RESOURCE FOR YOUNG LADIES.

WHY should young ladies in distress commit suicide, or turn governesses in genteel families, when they might earn a decent competence by penny-a-lining? Can they? Why yes, to be sure they can. For example, here is a piece of that work as characteristic as crochet:—

"The Moors.—This morning, with the break of dawn, the quick report of the rifle would be heard on all the moors of Scotland, and before this sheet is in the hands of our readers, many thousand boxes of birds will have been bagged by the keen sportsmen."

"Many thousand boxes of birds," each box containing several, will have been "bagged by the keen sportsmen;" every single bird almost out of the several thousand bagged on "the quick report of the rifle." For, you see, the rifle could not, except very rarely, kill two birds with one bullet: so that a brace of grouse dropping to the "quick report of the rifle" would be a rare occurrence.
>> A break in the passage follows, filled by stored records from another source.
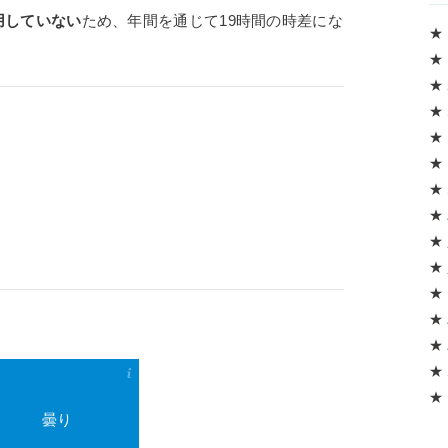
用していない
ため、年間を通じて19時間の時差にな
★
★
★
★
★
★
★
★
★
★
★
★
★
★
★
曇り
Pop goes the rifle; down goes the bird, perhaps; but that is all, in general. As the keenest sportsmen, however, sometimes miss, and rifle balls have a longish range, the sporting on these moors must have been rather dangerous to unfeathered birds as well as to game. Six shots might "achieve;" but the seventh, at least, would, in all probability, "deceive," as the British melodramatist says in Der Freischütz. But we are ourselves firing wide of our mark, or digressing from the point: which is, that the above paragraph, copied from the Stirling Journal, is evidently the production of a lady. The sex of the writer is betrayed in the vague allusion to "the rifle." A masculine scribe, with that precision in reference to shooting that cannot be expected from the female mind, would have been more specific, and would have told us whether these wonderful Scotch rifles that brought down so many grouse were Minié rifles or American revolvers.